Conceptual site plan for Vestcor Companies’ latest multifamily proposal in LaVilla.
If the DIA approves, it would be a total reverse of the board’s 2017 decision to reject all three bids for retrofitting a poorly maintained vacant city-owned building due to being unsatisfied with offers well below their desired appraisal price. Acquired by the city in 1994 for $34,300 as a part of a plan to raze the entire community, the 4,104-square foot historic black business district building drew offers of $10,000, $9,188 and $3,000 to purchase. While mysteriously appraised at $180,000, due to more than 20 years with no maintenance, the roof and second floor of the building had already collapsed, requiring each developer to spend a fortune on renovation. Not satisfied with the low offers to purchase and return the property back to the tax rolls, the DIA rejected all offers and two years later the property still sits empty and in despair with no hope of redevelopment taking place anytime soon.
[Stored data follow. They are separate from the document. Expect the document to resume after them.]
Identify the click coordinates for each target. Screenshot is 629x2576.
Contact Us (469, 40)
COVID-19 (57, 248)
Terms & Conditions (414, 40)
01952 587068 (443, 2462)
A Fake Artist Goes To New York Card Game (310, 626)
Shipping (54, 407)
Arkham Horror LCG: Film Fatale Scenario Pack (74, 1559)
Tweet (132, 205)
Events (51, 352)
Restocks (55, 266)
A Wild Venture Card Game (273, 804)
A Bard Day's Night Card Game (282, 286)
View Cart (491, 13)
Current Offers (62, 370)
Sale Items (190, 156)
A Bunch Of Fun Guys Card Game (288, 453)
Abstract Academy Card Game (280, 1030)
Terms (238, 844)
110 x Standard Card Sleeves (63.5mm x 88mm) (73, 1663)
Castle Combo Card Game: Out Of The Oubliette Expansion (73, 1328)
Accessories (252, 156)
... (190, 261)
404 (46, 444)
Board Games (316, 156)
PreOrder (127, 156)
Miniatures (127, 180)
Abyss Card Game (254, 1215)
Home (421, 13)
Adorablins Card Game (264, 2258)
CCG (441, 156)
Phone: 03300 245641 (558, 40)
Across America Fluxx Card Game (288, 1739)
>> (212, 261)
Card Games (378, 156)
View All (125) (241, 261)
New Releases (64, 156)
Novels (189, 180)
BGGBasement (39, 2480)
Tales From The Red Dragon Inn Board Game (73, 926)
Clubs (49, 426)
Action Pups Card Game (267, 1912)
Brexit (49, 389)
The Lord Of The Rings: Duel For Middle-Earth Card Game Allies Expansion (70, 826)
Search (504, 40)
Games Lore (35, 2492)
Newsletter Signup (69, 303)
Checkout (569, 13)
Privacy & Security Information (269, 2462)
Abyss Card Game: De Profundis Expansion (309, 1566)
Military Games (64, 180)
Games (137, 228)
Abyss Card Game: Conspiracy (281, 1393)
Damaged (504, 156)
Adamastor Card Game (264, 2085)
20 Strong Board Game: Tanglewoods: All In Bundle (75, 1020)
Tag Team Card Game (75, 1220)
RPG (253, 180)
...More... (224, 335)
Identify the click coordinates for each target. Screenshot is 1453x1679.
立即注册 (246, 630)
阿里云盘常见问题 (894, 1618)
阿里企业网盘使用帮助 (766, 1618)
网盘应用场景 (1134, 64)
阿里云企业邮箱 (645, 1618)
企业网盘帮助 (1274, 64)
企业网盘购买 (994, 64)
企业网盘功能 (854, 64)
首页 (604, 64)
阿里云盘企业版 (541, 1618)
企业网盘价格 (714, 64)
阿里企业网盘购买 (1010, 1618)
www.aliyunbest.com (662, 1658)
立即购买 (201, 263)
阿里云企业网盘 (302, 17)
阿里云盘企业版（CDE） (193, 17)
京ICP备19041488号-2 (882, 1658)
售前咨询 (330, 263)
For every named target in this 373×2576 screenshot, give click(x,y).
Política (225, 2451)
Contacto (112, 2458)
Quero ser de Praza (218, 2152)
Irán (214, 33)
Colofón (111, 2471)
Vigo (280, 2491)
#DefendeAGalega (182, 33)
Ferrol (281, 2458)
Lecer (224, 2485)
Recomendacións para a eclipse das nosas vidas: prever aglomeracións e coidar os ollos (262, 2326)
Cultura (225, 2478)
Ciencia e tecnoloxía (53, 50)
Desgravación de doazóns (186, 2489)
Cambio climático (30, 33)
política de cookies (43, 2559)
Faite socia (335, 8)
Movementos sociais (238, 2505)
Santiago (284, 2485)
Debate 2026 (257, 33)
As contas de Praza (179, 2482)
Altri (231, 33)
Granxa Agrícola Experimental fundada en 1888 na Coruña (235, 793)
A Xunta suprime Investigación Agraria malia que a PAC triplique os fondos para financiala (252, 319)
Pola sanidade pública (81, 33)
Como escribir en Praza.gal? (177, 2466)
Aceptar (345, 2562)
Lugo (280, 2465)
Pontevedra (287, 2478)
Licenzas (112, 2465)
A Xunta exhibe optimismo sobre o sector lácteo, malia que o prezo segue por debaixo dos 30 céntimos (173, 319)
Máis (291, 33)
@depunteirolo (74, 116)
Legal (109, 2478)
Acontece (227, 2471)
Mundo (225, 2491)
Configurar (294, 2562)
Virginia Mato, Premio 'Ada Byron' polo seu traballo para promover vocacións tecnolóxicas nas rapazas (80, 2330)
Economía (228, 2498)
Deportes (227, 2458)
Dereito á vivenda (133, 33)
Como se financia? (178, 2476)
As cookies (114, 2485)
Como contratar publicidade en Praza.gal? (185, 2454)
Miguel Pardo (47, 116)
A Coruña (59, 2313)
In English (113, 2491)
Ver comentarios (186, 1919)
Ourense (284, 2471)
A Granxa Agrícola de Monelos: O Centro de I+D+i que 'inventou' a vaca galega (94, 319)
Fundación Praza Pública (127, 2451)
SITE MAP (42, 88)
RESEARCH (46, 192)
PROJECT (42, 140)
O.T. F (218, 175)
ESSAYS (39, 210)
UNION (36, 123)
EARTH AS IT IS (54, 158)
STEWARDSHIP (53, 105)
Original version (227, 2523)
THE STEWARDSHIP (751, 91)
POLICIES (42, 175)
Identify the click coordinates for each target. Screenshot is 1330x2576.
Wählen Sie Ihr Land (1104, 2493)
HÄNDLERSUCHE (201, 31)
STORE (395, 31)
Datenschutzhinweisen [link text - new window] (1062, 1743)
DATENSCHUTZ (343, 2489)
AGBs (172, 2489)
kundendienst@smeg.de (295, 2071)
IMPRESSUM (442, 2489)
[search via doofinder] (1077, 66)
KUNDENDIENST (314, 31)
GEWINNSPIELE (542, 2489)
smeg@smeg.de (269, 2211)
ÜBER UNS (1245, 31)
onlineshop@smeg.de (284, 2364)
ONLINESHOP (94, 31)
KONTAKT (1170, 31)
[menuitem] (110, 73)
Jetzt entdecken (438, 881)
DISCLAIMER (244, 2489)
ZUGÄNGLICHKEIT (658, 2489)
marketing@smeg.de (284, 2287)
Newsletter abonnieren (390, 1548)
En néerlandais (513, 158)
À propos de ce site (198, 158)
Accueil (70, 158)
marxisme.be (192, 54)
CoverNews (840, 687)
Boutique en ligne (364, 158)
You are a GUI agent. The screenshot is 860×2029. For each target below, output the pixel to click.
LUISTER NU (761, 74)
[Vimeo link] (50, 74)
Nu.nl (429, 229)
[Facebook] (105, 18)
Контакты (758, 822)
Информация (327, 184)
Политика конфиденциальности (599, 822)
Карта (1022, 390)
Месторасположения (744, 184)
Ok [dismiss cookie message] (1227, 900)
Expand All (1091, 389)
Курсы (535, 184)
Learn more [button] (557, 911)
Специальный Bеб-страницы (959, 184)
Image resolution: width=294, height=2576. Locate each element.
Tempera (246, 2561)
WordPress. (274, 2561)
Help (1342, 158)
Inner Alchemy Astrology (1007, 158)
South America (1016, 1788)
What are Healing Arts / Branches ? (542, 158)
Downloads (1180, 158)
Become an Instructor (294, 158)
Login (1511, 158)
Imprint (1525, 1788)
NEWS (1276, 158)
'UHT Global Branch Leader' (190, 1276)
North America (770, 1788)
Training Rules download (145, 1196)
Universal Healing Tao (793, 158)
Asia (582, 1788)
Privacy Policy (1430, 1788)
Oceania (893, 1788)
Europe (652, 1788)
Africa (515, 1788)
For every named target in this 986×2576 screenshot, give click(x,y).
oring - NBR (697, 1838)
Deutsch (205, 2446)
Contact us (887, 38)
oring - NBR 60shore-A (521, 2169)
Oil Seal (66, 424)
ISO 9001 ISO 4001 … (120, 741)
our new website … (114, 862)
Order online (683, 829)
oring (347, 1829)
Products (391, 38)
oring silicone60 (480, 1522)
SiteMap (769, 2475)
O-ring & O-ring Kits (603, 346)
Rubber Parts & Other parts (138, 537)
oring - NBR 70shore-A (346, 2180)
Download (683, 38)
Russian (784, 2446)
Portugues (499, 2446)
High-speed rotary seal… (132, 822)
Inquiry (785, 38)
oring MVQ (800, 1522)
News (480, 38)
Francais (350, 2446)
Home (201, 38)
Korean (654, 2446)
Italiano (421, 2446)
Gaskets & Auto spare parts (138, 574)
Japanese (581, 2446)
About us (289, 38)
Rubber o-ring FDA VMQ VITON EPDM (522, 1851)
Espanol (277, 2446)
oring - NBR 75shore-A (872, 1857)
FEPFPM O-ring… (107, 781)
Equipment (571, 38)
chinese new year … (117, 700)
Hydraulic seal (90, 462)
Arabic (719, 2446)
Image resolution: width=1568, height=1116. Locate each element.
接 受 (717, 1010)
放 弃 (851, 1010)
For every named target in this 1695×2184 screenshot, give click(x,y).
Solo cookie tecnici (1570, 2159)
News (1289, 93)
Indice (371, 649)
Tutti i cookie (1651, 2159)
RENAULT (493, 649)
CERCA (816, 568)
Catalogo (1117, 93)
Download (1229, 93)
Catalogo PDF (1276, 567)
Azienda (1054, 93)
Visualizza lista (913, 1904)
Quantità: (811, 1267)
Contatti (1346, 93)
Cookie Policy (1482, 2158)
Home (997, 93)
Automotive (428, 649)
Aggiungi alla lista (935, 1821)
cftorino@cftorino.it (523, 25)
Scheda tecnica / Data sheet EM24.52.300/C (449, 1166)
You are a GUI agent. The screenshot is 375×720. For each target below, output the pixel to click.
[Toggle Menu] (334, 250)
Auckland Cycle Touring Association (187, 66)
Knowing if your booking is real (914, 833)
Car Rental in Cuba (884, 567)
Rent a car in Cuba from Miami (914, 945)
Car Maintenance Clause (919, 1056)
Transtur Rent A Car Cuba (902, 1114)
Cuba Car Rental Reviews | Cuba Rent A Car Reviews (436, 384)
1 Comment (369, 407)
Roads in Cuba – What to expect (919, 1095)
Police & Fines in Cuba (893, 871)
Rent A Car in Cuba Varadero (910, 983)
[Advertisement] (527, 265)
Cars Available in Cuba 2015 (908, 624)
If given away for free, as Vestcor desires for its latest proposal a few blocks west, 324 Broad Street could have already been back on the tax rolls as a combination of office, retail and dining space, sparking the redevelopment of other properties surrounding it.
Located four blocks east of Vestcor’s project site, the DIA rejected all redevelopment offers for 324 Broad Street because the offers for purchase were lower than the building’s appraised value.
Arkest LLC, led by Downtown Development Review Board member Rafael Caldera, offered $9,188, with a plan to invest an additional $660,000 to renovate the property.
Caldera, who attended the meeting, said the capital investment only accounts for initial construction costs and would most likely be higher.
“The building is falling apart,” Caldera said when questioned by DIA board member Brenna Durden about his offer.
“The only way this project is going to be viable is to get the property at a low purchase price, because we’re going to have to invest a lot,” Caldera said.
When asked if he plans to revisit the idea with a new proposal, Caldera said he would give his attention to other projects.
“That’s it for me,” he said. “This is going to sit here for another few years, empty, in my opinion.”